Talk about a challenging environment. Try being a poll worker during a pandemic. In July. In Alabama. Layered in PPE, poll workers across Alabama greeted the state’s citizens and dutifully aided them in exercising their constitutional right to vote. Elections cannot happen without them, and they are to be specially commended today.
The Alabama Farmers Federation went decisively for Tuberville with its early endorsement in the race. This allowed the organization to harness its grassroots horsepower to effectively assist him in an incredibly challenging campaign environment. This is the type of support that is long-remembered by elected officials.

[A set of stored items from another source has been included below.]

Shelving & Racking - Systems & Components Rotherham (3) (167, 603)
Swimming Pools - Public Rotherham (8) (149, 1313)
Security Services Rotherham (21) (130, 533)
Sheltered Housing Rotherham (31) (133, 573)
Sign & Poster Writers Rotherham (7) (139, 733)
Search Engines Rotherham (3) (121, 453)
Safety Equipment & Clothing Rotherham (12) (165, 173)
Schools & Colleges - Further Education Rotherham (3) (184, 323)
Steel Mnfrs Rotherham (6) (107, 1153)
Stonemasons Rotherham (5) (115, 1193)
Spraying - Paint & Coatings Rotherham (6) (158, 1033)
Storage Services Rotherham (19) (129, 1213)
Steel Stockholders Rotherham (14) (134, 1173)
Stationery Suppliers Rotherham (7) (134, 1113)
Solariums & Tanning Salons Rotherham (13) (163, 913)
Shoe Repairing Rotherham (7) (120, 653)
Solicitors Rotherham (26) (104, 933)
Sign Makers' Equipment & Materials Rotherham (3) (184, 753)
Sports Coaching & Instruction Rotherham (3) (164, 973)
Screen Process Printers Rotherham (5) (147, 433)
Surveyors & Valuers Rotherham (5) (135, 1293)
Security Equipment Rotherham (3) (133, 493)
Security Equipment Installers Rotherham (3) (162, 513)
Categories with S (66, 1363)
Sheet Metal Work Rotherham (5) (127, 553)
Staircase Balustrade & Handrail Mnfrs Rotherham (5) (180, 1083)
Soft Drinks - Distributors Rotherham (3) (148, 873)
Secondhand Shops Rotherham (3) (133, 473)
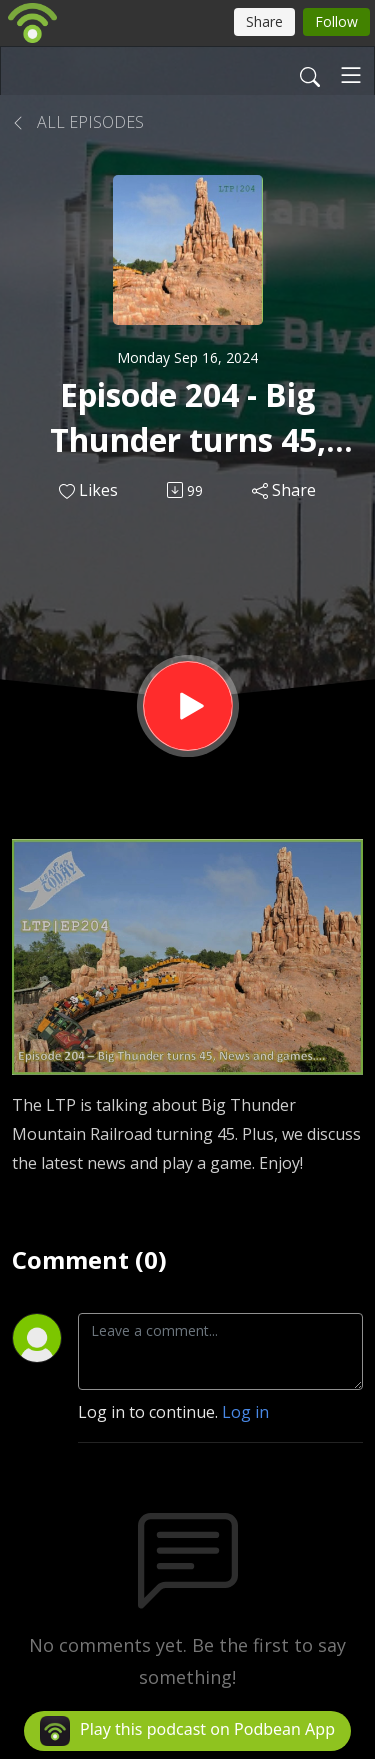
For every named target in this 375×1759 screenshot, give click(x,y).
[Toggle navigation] (351, 75)
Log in (245, 1412)
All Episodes (78, 122)
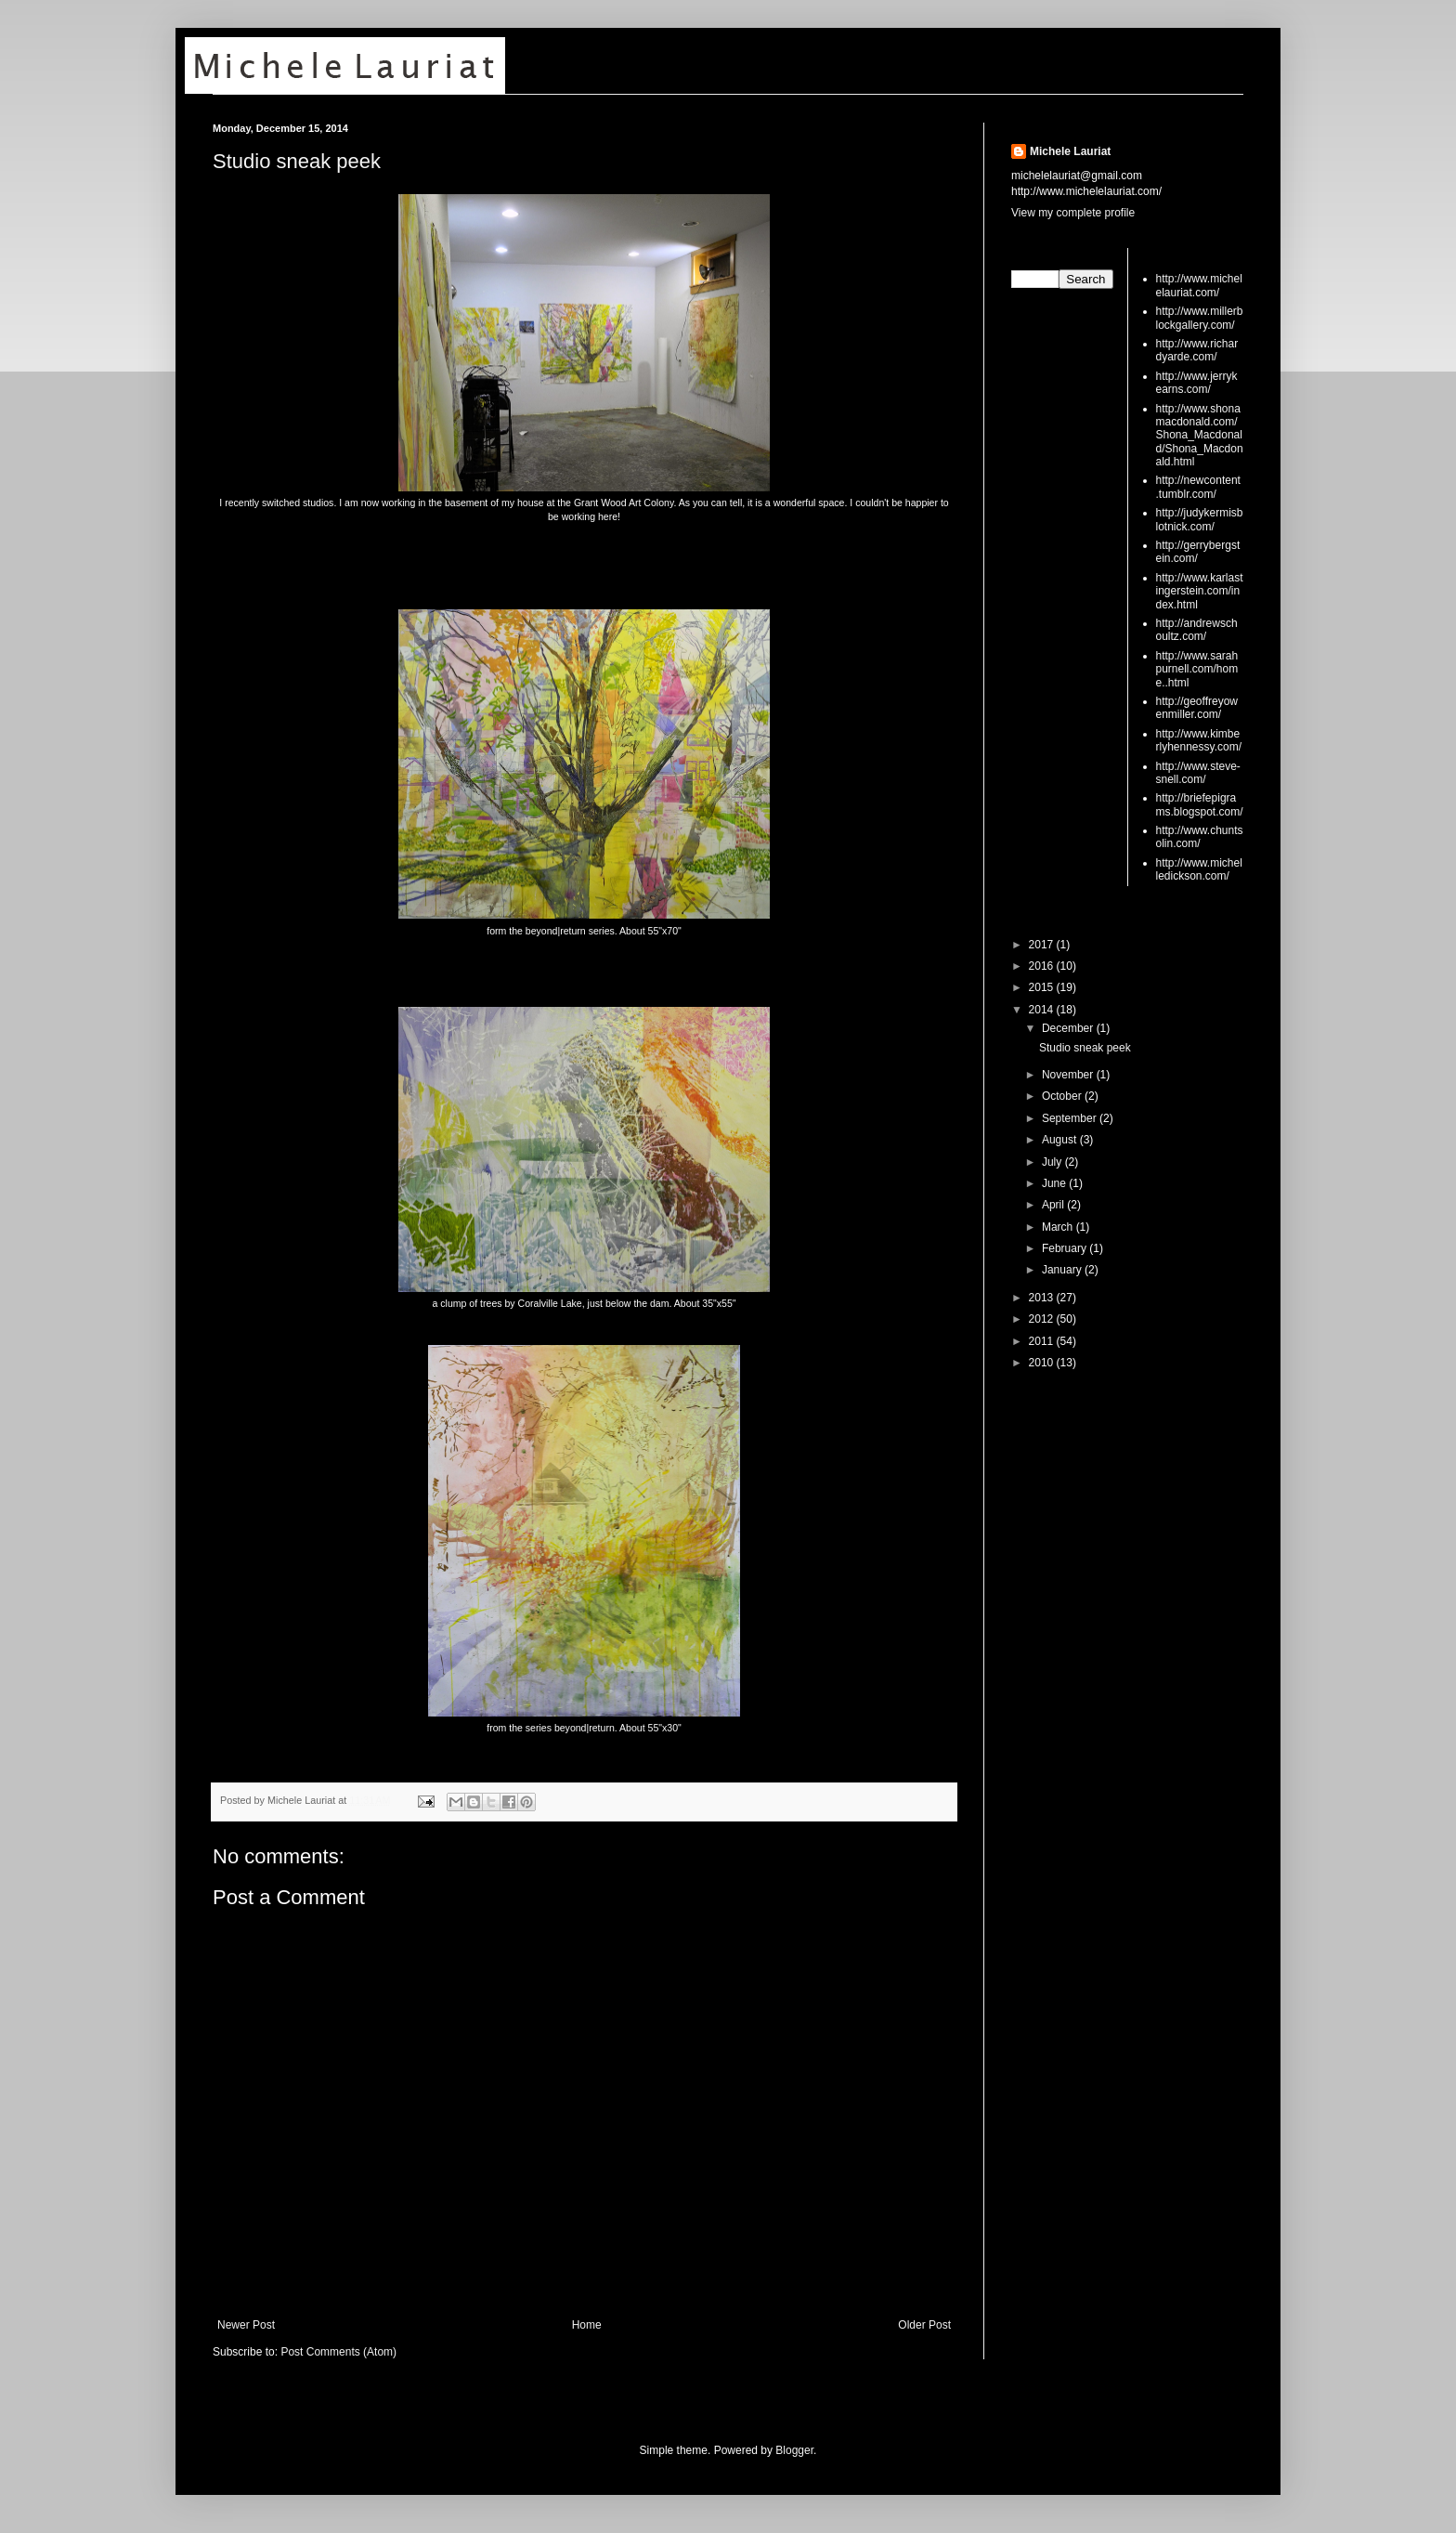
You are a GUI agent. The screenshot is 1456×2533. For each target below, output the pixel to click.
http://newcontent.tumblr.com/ (1198, 487)
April (1054, 1204)
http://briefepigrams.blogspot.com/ (1199, 804)
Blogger (794, 2450)
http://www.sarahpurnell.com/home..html (1197, 669)
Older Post (924, 2324)
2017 (1043, 944)
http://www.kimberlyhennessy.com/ (1199, 740)
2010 (1043, 1362)
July (1053, 1162)
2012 (1043, 1318)
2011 (1043, 1341)
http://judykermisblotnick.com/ (1199, 519)
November (1069, 1074)
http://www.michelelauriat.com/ (1199, 285)
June (1055, 1183)
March (1059, 1227)
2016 (1043, 966)
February (1065, 1248)
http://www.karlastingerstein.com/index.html (1199, 591)
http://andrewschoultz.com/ (1197, 630)
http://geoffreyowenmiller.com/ (1197, 708)
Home (587, 2324)
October (1063, 1096)
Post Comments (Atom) (338, 2351)
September (1070, 1118)
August (1061, 1139)
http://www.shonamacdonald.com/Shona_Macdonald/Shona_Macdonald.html (1199, 435)
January (1063, 1269)
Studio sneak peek (297, 161)
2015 (1043, 987)
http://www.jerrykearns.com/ (1197, 383)
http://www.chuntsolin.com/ (1199, 837)
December (1069, 1028)
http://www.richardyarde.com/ (1197, 350)
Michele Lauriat (1070, 151)
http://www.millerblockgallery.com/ (1199, 318)
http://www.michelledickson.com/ (1199, 869)
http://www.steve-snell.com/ (1198, 773)
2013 (1043, 1297)
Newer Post (246, 2324)
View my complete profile (1073, 212)
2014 (1043, 1009)
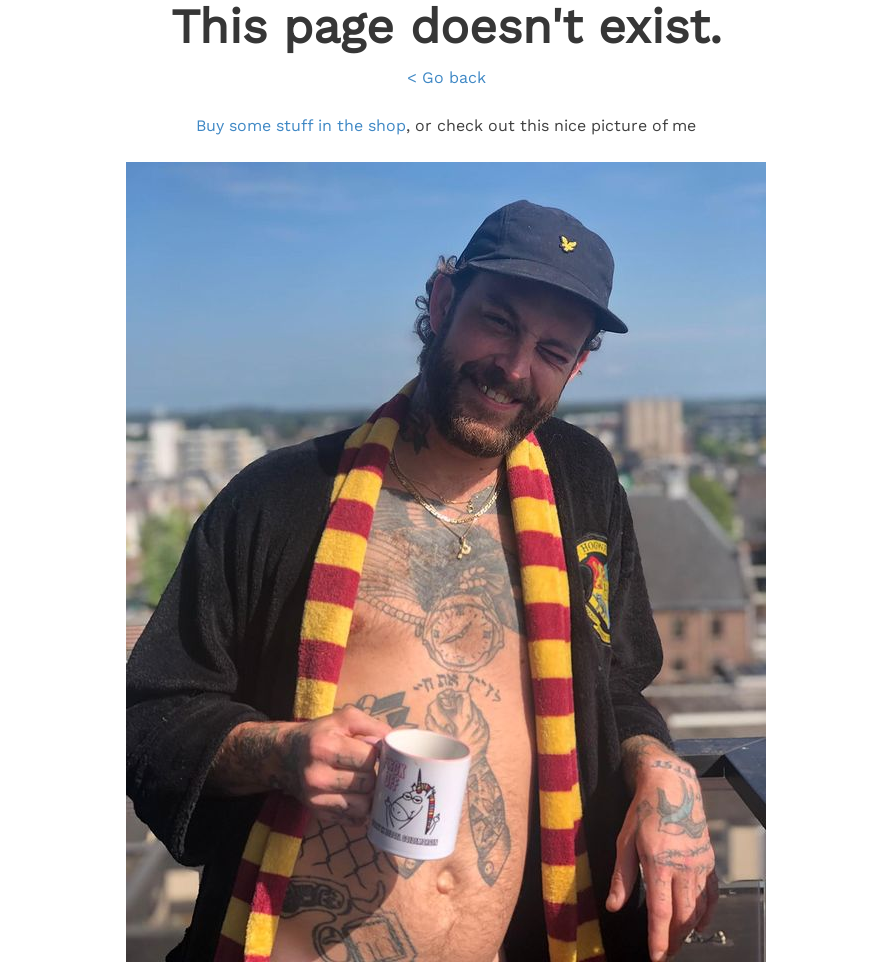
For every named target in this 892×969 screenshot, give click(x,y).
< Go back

Alabama’s lieutenant governor continues to strengthen his political base. Another early advocate for Tuberville, Ainsworth pushed aside a possible run at the office, himself, instead throwing his support behind Tuesday’s winner. One of the state’s fastest ascending power players, Ainsworth’s shrewd move should continue paying dividends down the road.
Club for Growth
Sometimes a donor pass-through, this time the D.C. interest group completely changed the course of at least one congressional race and supported Tuberville’s win statewide. Club for Growth spent millions in advertising and mail going into voters’ homes. In enough cases, it worked.
Polling throughout the year had shown Tuberville beating Jones by a wider margin than Sessions. Schumer, the aspiring Senate majority leader, had likely hoped that the chaos of having a Trump nemesis on the ticket in Alabama would have provided an opportunity to retain the seat. Jones and the national Democrats are undoubtedly not going down without a fight, but Schumer had hoped for better.
Here’s guessing this collection of self-righteous elites does not like Tuberville. Formed by a group of GOP consultants outwardly mad at Trump (and inwardly mad they did not get hired by Trump’s campaign), the group has taken up the cause of electing Joe Biden. Do not be surprised if the group, or a few of its members, get involved in the fall election on behalf of Jones.